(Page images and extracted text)
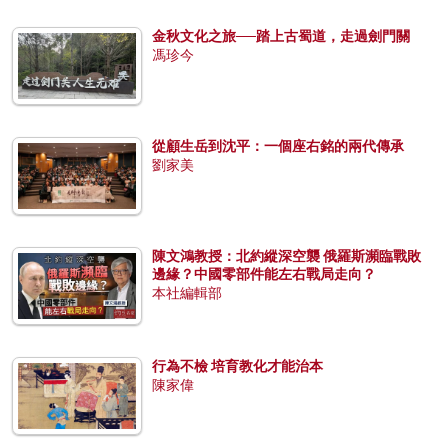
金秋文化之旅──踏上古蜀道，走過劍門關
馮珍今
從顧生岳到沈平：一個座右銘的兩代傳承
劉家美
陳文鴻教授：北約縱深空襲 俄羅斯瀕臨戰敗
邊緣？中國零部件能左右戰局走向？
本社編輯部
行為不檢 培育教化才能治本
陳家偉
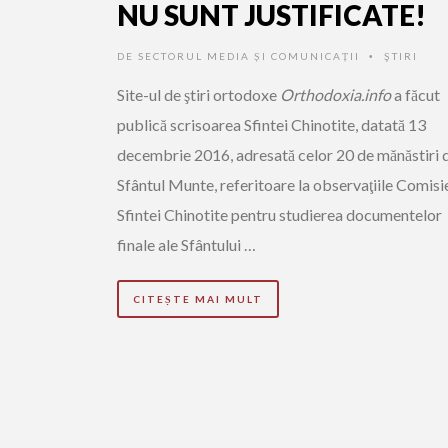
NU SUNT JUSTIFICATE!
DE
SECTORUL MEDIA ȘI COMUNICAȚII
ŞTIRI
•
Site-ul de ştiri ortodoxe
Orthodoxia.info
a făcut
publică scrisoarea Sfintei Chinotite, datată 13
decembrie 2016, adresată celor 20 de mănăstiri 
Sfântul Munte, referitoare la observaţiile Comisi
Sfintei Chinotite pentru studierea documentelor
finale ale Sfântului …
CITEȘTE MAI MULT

▸ **Aim of the exercise**:
Give again, exactly, every line from the one holding "publică scrisoarea Sfintei" to the last line of the data.

▸ **Answer to the problem**:
publică scrisoarea Sfintei Chinotite, datată 13
decembrie 2016, adresată celor 20 de mănăstiri 
Sfântul Munte, referitoare la observaţiile Comisi
Sfintei Chinotite pentru studierea documentelor
finale ale Sfântului …
CITEȘTE MAI MULT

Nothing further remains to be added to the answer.